John-Latham-The-Incidental-Person-John-A-Walker
Book cover of John A. Walker’s John Latham: The incidental person—his art and ideas, (1995). Middlesex University Press.
John A. Walker: Still and Chew, the 1966-7 alchemical-like transformation of Clement Greenberg’s influential text Art and Culture, is perhaps your most famous demolition of a book. This arose because of its pretentious title and the fact that your emphasis on time opposed the American stress on space?
John Latham: Yes. the event involved people chewing and spitting out pages of the book. I didn’t take up Greenberg theoretically, this would have meant being trapped by a syntax and grammar that was a key reason he was wrong. Also, I’d been pressing St Martin’s to set up a study group to look at temporality in artwork. When this idea was rejected I had to think of another way of getting the notion across. It then came to be central in the shift to "Conceptual art" in America without anyone yet noticing that it is a hard scientific proposition that has been made.

John A. Walker: Am I right in thinking that the material in possession of the Museum of Modern Art in New York is more a documentation of the event than an artwork in its own right?
John Latham: Right. The real concept of structure is in the book reliefs and time-based roller painting.
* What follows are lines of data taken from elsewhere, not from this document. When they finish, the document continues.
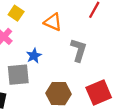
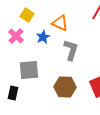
gray L-shape: (79, 50) -> (71, 50), moved
blue star: (34, 56) -> (43, 37), moved

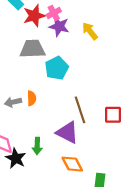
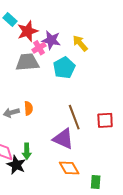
pink cross: (54, 13) -> (39, 48), moved
cyan pentagon: (57, 68) -> (64, 68), moved
green arrow: (37, 146) -> (27, 151), moved

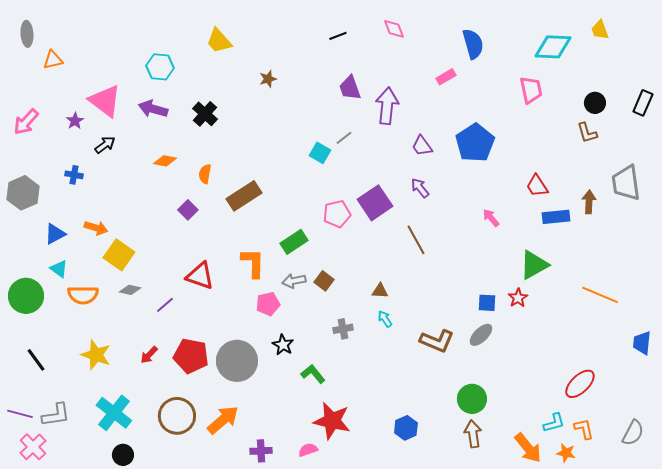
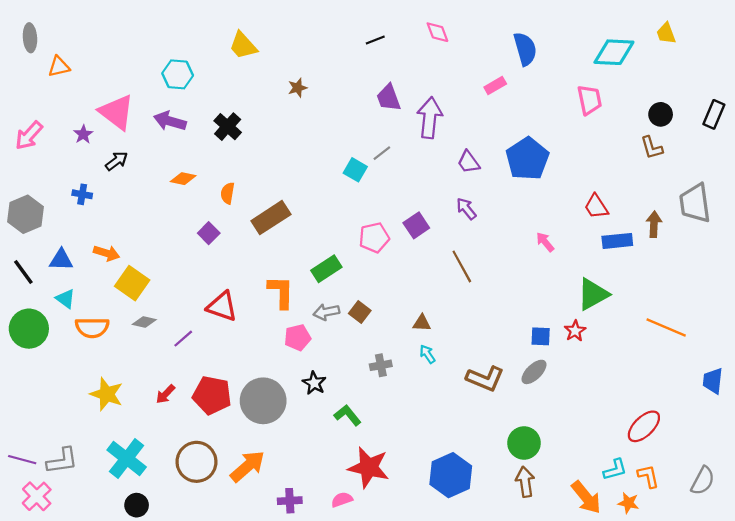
purple square: (375, 203) -> (416, 225), size x0.7
blue triangle: (55, 234) -> (61, 260), turned 30
black line: (36, 360) -> (23, 272), moved
blue hexagon: (406, 428) -> (451, 475), size x1.6

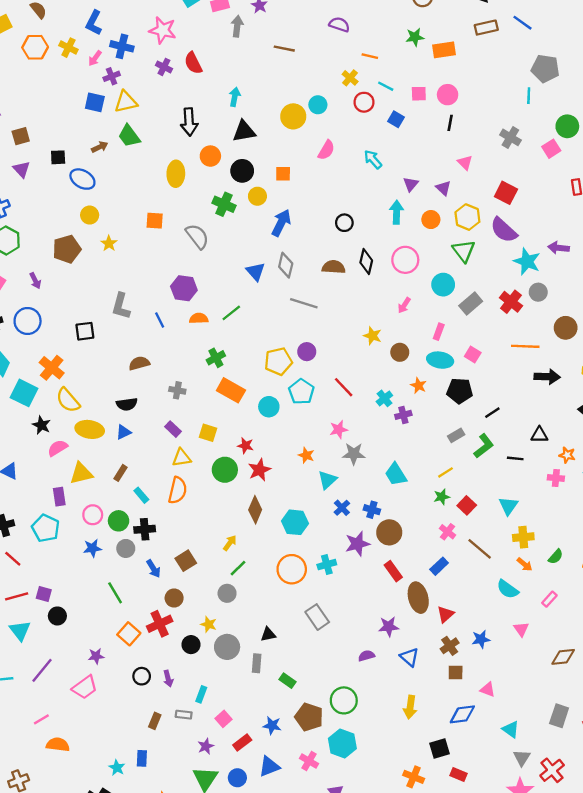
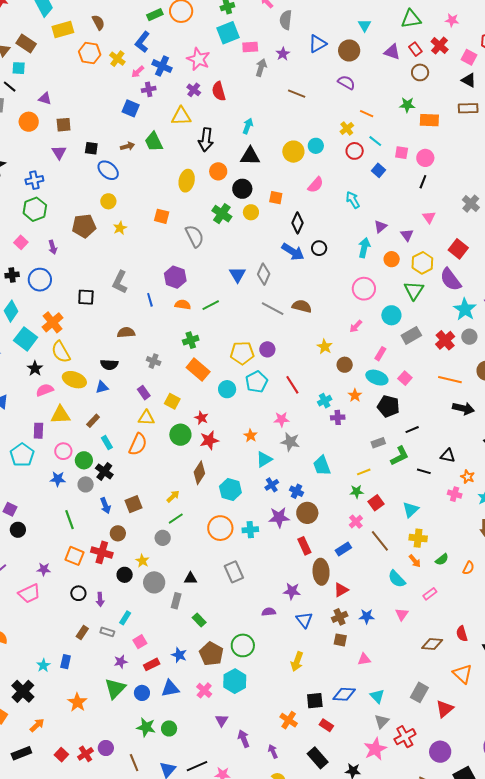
yellow triangle: (126, 102) -> (181, 116), moved
blue arrow: (281, 223) -> (293, 252), moved, turned 85
black diamond: (366, 262) -> (297, 223), moved
brown semicircle: (334, 267) -> (302, 306), moved
black cross: (145, 529) -> (104, 471), turned 30
red cross: (160, 624) -> (102, 552), turned 30
orange square: (129, 634) -> (75, 556), turned -30
pink triangle: (488, 690) -> (364, 659), turned -40
blue diamond: (462, 714) -> (344, 694), moved

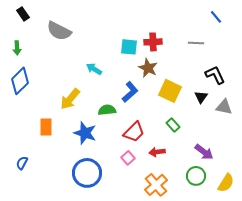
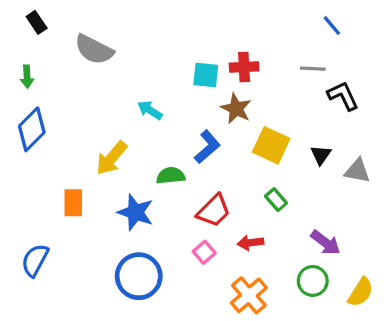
blue line: (216, 17) -> (332, 26), moved
black L-shape: (215, 75) -> (343, 96), moved
blue semicircle: (22, 163) -> (35, 260), size x1.5

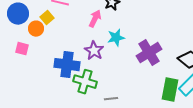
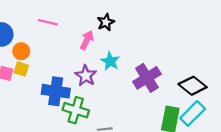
yellow square: (47, 18) -> (21, 69), moved, turned -32
cyan star: (116, 38) -> (110, 61), turned -30

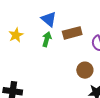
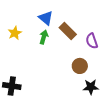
brown rectangle: (72, 33) -> (68, 31), turned 60

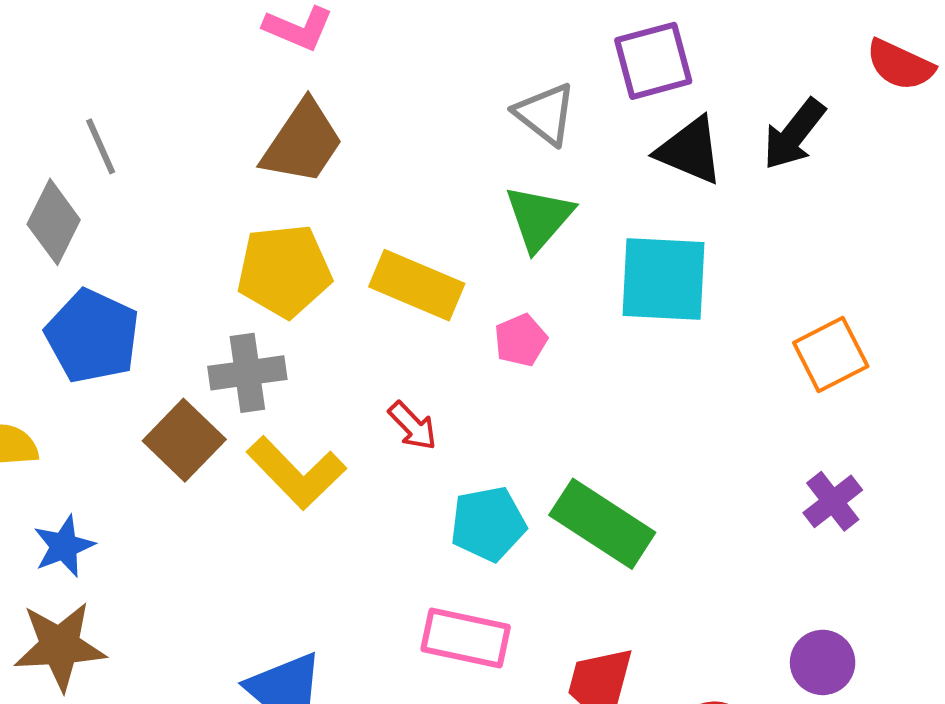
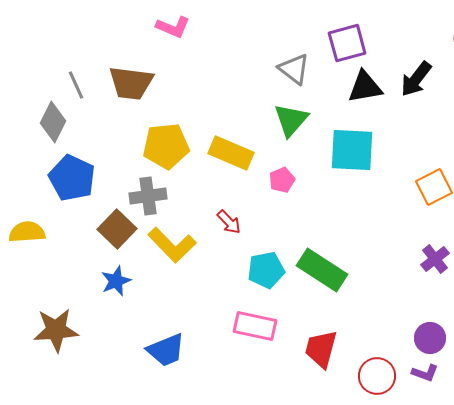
brown trapezoid: (302, 142) -> (131, 83), moved, turned 63
black triangle: (690, 151) -> (365, 87), turned -33
blue star: (64, 546) -> (116, 281), moved

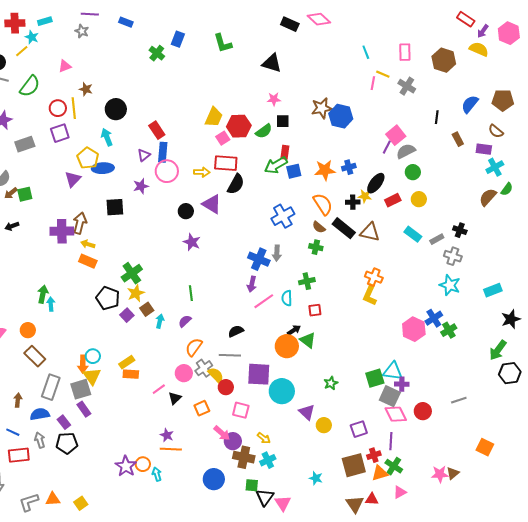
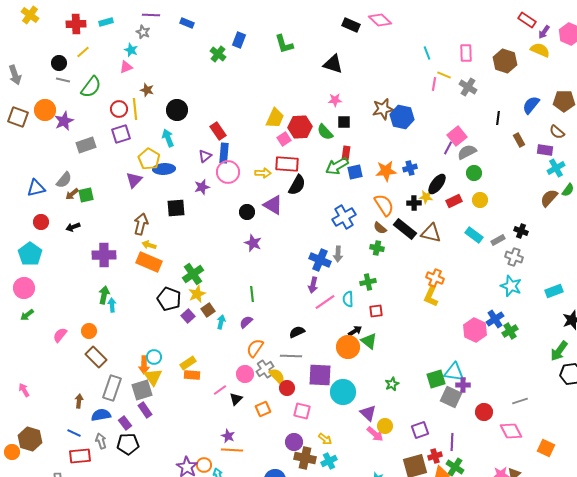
cyan star: (32, 37) -> (131, 50), moved
green semicircle: (264, 131) -> (325, 132), turned 84
purple cross: (62, 231) -> (104, 255), moved
orange rectangle: (88, 261) -> (149, 262), size x1.4
pink diamond: (396, 414) -> (511, 431), moved
pink arrow: (222, 433) -> (375, 434), moved

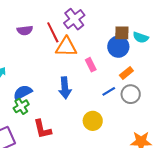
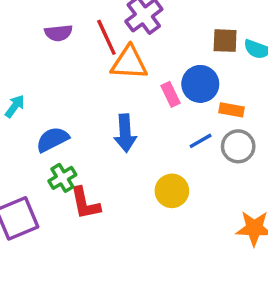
blue circle: (118, 47) -> (200, 84), moved
orange rectangle: (126, 73) -> (232, 110), turned 48
green cross: (21, 106) -> (62, 178), moved

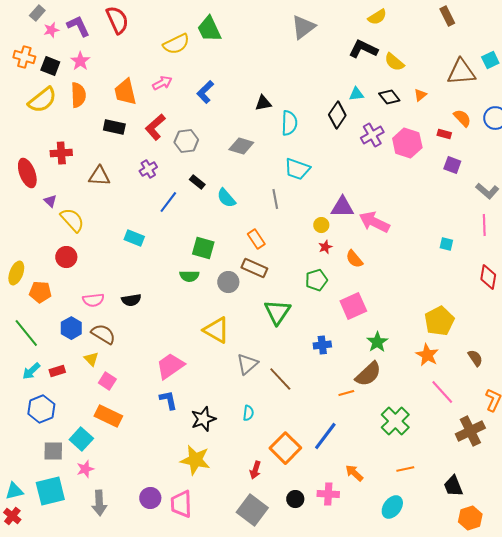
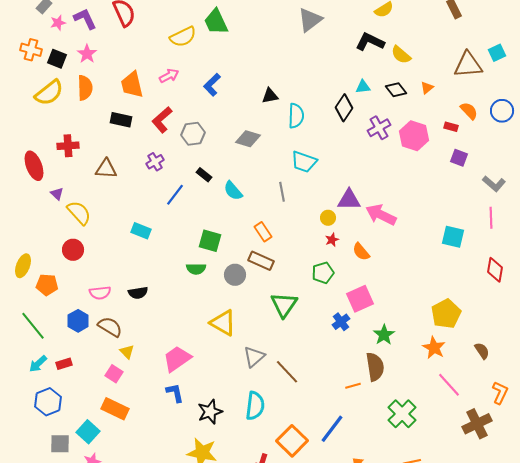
cyan square: (446, 244) -> (453, 237), size x1.6
blue cross: (322, 345) -> (341, 322), moved, turned -30
yellow triangle: (91, 359) -> (127, 352), moved
brown semicircle: (368, 374) -> (375, 367), turned -56
cyan semicircle: (248, 413) -> (255, 406), size x1.8

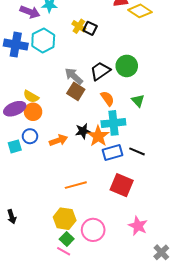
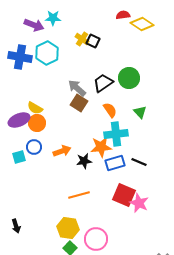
black star: (83, 131) -> (84, 161), moved
orange star: (98, 136) -> (101, 147), turned 30
pink star: (138, 226) -> (139, 203), moved

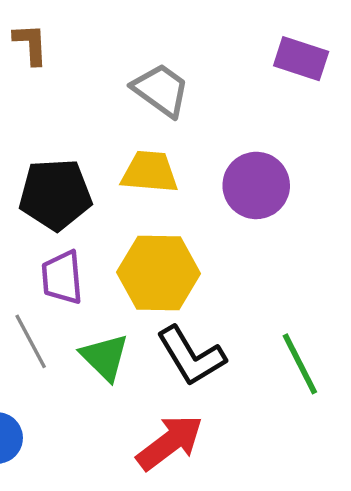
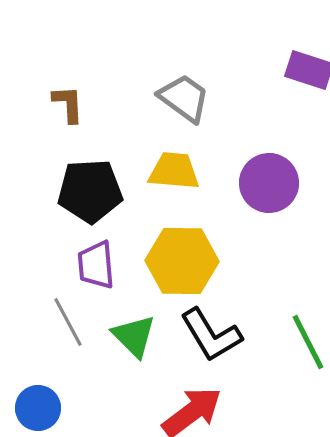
brown L-shape: (31, 44) -> (68, 104), moved

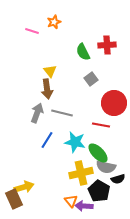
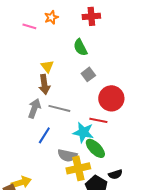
red cross: (107, 45) -> (91, 16), moved
cyan star: (75, 142) -> (83, 132), moved
gray semicircle: (106, 167) -> (67, 155), moved

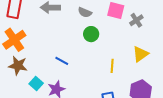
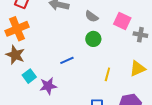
gray cross: (136, 20) -> (140, 35), turned 32
blue line: (62, 61) -> (67, 60), moved, turned -64

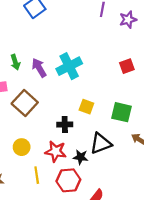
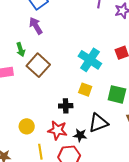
cyan cross: (69, 66) -> (90, 60), moved, turned -30
purple arrow: (39, 68) -> (36, 26), moved
brown square: (25, 103) -> (38, 65), moved

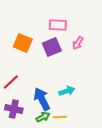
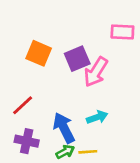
pink rectangle: (58, 25) -> (122, 32), moved
pink arrow: (78, 43) -> (96, 72), moved, size x1.6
John A. Walker: In 1967 a series of events were organised at Better Books, which involved collaborations with Jeff Sawtell and Jeffrey Shaw. These were complex multi-media events. I find the symbolism hard to follow. For example, you ran pipes into books and pumped foam through.
John Latham: Yes, book plumbing. Putting pipes through books was suggestive of acquired habits for organising information. They were extensions of the idea that books were forms of "mental furniture" which is transferred from generation to generation.

John A. Walker: These events were the last use of books until your 1976 designs for book monuments extruded from shale heaps in Scotland?
John Latham: The maquettes are based upon two intersecting books for The Niddrie Woman Torso and, half a mile away, The Niddrie Heart. My conception was that these structures would be seventy-five to eighty-feet high on the 300-foot plateau. They would be visible for fifty miles. People would be able to enter them, climb up and look across at the others.

John A. Walker: From some angles these monuments resemble the Christian cross. Is this a connotation you are happy with?
John Latham: I don’t mind it. This view is one amongst several. I accept it as real and valid, but enhanced now, given a new cast.